■ What the task requires:
Check each line of the records below and collect those that include the word "SundayMondayTuesdayWednesdayThursdayFrid".

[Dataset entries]
-----

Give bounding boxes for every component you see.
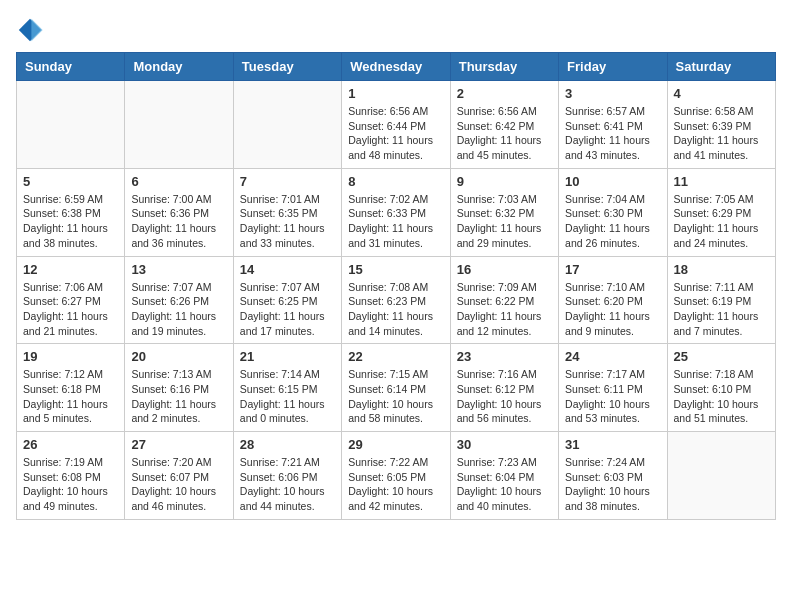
day-info: Sunrise: 6:58 AMSunset: 6:39 PMDaylight:…: [674, 104, 769, 163]
calendar-cell: 14Sunrise: 7:07 AMSunset: 6:25 PMDayligh…: [233, 256, 341, 344]
day-number: 20: [131, 349, 226, 364]
calendar-cell: 26Sunrise: 7:19 AMSunset: 6:08 PMDayligh…: [17, 432, 125, 520]
day-number: 14: [240, 262, 335, 277]
day-number: 22: [348, 349, 443, 364]
calendar-cell: 10Sunrise: 7:04 AMSunset: 6:30 PMDayligh…: [559, 168, 667, 256]
calendar-cell: 5Sunrise: 6:59 AMSunset: 6:38 PMDaylight…: [17, 168, 125, 256]
day-info: Sunrise: 7:14 AMSunset: 6:15 PMDaylight:…: [240, 367, 335, 426]
calendar-week-4: 19Sunrise: 7:12 AMSunset: 6:18 PMDayligh…: [17, 344, 776, 432]
calendar-header-row: SundayMondayTuesdayWednesdayThursdayFrid…: [17, 53, 776, 81]
day-number: 10: [565, 174, 660, 189]
day-info: Sunrise: 7:07 AMSunset: 6:25 PMDaylight:…: [240, 280, 335, 339]
day-number: 24: [565, 349, 660, 364]
logo: [16, 16, 48, 44]
calendar-header-saturday: Saturday: [667, 53, 775, 81]
day-number: 4: [674, 86, 769, 101]
day-info: Sunrise: 7:12 AMSunset: 6:18 PMDaylight:…: [23, 367, 118, 426]
day-info: Sunrise: 7:20 AMSunset: 6:07 PMDaylight:…: [131, 455, 226, 514]
day-number: 8: [348, 174, 443, 189]
day-number: 19: [23, 349, 118, 364]
logo-icon: [16, 16, 44, 44]
day-number: 11: [674, 174, 769, 189]
calendar-cell: 17Sunrise: 7:10 AMSunset: 6:20 PMDayligh…: [559, 256, 667, 344]
day-info: Sunrise: 7:18 AMSunset: 6:10 PMDaylight:…: [674, 367, 769, 426]
calendar-cell: 19Sunrise: 7:12 AMSunset: 6:18 PMDayligh…: [17, 344, 125, 432]
page-header: [16, 16, 776, 44]
calendar-cell: [17, 81, 125, 169]
calendar-header-thursday: Thursday: [450, 53, 558, 81]
calendar-week-5: 26Sunrise: 7:19 AMSunset: 6:08 PMDayligh…: [17, 432, 776, 520]
day-number: 18: [674, 262, 769, 277]
day-number: 25: [674, 349, 769, 364]
calendar-cell: [125, 81, 233, 169]
day-info: Sunrise: 6:56 AMSunset: 6:42 PMDaylight:…: [457, 104, 552, 163]
calendar-cell: 24Sunrise: 7:17 AMSunset: 6:11 PMDayligh…: [559, 344, 667, 432]
day-number: 12: [23, 262, 118, 277]
day-number: 27: [131, 437, 226, 452]
day-number: 7: [240, 174, 335, 189]
calendar-week-2: 5Sunrise: 6:59 AMSunset: 6:38 PMDaylight…: [17, 168, 776, 256]
calendar-cell: 29Sunrise: 7:22 AMSunset: 6:05 PMDayligh…: [342, 432, 450, 520]
calendar-cell: 2Sunrise: 6:56 AMSunset: 6:42 PMDaylight…: [450, 81, 558, 169]
calendar-cell: 13Sunrise: 7:07 AMSunset: 6:26 PMDayligh…: [125, 256, 233, 344]
calendar-cell: 6Sunrise: 7:00 AMSunset: 6:36 PMDaylight…: [125, 168, 233, 256]
day-number: 1: [348, 86, 443, 101]
calendar-cell: 15Sunrise: 7:08 AMSunset: 6:23 PMDayligh…: [342, 256, 450, 344]
calendar-week-1: 1Sunrise: 6:56 AMSunset: 6:44 PMDaylight…: [17, 81, 776, 169]
calendar-cell: [233, 81, 341, 169]
calendar-cell: 21Sunrise: 7:14 AMSunset: 6:15 PMDayligh…: [233, 344, 341, 432]
calendar-cell: [667, 432, 775, 520]
calendar-header-monday: Monday: [125, 53, 233, 81]
svg-marker-1: [31, 19, 42, 41]
calendar-cell: 18Sunrise: 7:11 AMSunset: 6:19 PMDayligh…: [667, 256, 775, 344]
day-info: Sunrise: 7:19 AMSunset: 6:08 PMDaylight:…: [23, 455, 118, 514]
day-number: 16: [457, 262, 552, 277]
day-info: Sunrise: 7:00 AMSunset: 6:36 PMDaylight:…: [131, 192, 226, 251]
calendar-header-wednesday: Wednesday: [342, 53, 450, 81]
calendar-cell: 27Sunrise: 7:20 AMSunset: 6:07 PMDayligh…: [125, 432, 233, 520]
calendar-cell: 22Sunrise: 7:15 AMSunset: 6:14 PMDayligh…: [342, 344, 450, 432]
day-info: Sunrise: 7:09 AMSunset: 6:22 PMDaylight:…: [457, 280, 552, 339]
calendar-week-3: 12Sunrise: 7:06 AMSunset: 6:27 PMDayligh…: [17, 256, 776, 344]
day-info: Sunrise: 7:15 AMSunset: 6:14 PMDaylight:…: [348, 367, 443, 426]
calendar-cell: 3Sunrise: 6:57 AMSunset: 6:41 PMDaylight…: [559, 81, 667, 169]
calendar-cell: 16Sunrise: 7:09 AMSunset: 6:22 PMDayligh…: [450, 256, 558, 344]
day-info: Sunrise: 7:05 AMSunset: 6:29 PMDaylight:…: [674, 192, 769, 251]
calendar-cell: 30Sunrise: 7:23 AMSunset: 6:04 PMDayligh…: [450, 432, 558, 520]
day-info: Sunrise: 7:11 AMSunset: 6:19 PMDaylight:…: [674, 280, 769, 339]
day-number: 9: [457, 174, 552, 189]
calendar-cell: 7Sunrise: 7:01 AMSunset: 6:35 PMDaylight…: [233, 168, 341, 256]
day-number: 21: [240, 349, 335, 364]
day-info: Sunrise: 6:59 AMSunset: 6:38 PMDaylight:…: [23, 192, 118, 251]
calendar-table: SundayMondayTuesdayWednesdayThursdayFrid…: [16, 52, 776, 520]
day-info: Sunrise: 7:22 AMSunset: 6:05 PMDaylight:…: [348, 455, 443, 514]
day-number: 17: [565, 262, 660, 277]
day-number: 26: [23, 437, 118, 452]
day-info: Sunrise: 7:06 AMSunset: 6:27 PMDaylight:…: [23, 280, 118, 339]
day-info: Sunrise: 6:56 AMSunset: 6:44 PMDaylight:…: [348, 104, 443, 163]
calendar-cell: 25Sunrise: 7:18 AMSunset: 6:10 PMDayligh…: [667, 344, 775, 432]
day-info: Sunrise: 7:16 AMSunset: 6:12 PMDaylight:…: [457, 367, 552, 426]
day-number: 29: [348, 437, 443, 452]
day-info: Sunrise: 7:21 AMSunset: 6:06 PMDaylight:…: [240, 455, 335, 514]
day-info: Sunrise: 7:13 AMSunset: 6:16 PMDaylight:…: [131, 367, 226, 426]
day-info: Sunrise: 6:57 AMSunset: 6:41 PMDaylight:…: [565, 104, 660, 163]
calendar-cell: 12Sunrise: 7:06 AMSunset: 6:27 PMDayligh…: [17, 256, 125, 344]
day-info: Sunrise: 7:24 AMSunset: 6:03 PMDaylight:…: [565, 455, 660, 514]
day-number: 3: [565, 86, 660, 101]
calendar-header-sunday: Sunday: [17, 53, 125, 81]
day-info: Sunrise: 7:23 AMSunset: 6:04 PMDaylight:…: [457, 455, 552, 514]
day-number: 13: [131, 262, 226, 277]
day-info: Sunrise: 7:03 AMSunset: 6:32 PMDaylight:…: [457, 192, 552, 251]
calendar-cell: 11Sunrise: 7:05 AMSunset: 6:29 PMDayligh…: [667, 168, 775, 256]
calendar-cell: 1Sunrise: 6:56 AMSunset: 6:44 PMDaylight…: [342, 81, 450, 169]
day-info: Sunrise: 7:02 AMSunset: 6:33 PMDaylight:…: [348, 192, 443, 251]
day-number: 31: [565, 437, 660, 452]
day-number: 30: [457, 437, 552, 452]
day-number: 23: [457, 349, 552, 364]
calendar-cell: 31Sunrise: 7:24 AMSunset: 6:03 PMDayligh…: [559, 432, 667, 520]
day-info: Sunrise: 7:10 AMSunset: 6:20 PMDaylight:…: [565, 280, 660, 339]
day-number: 2: [457, 86, 552, 101]
day-info: Sunrise: 7:01 AMSunset: 6:35 PMDaylight:…: [240, 192, 335, 251]
day-number: 28: [240, 437, 335, 452]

-----

■ Task output:
calendar-header-row: SundayMondayTuesdayWednesdayThursdayFrid…: [17, 53, 776, 81]
calendar-table: SundayMondayTuesdayWednesdayThursdayFrid…: [16, 52, 776, 520]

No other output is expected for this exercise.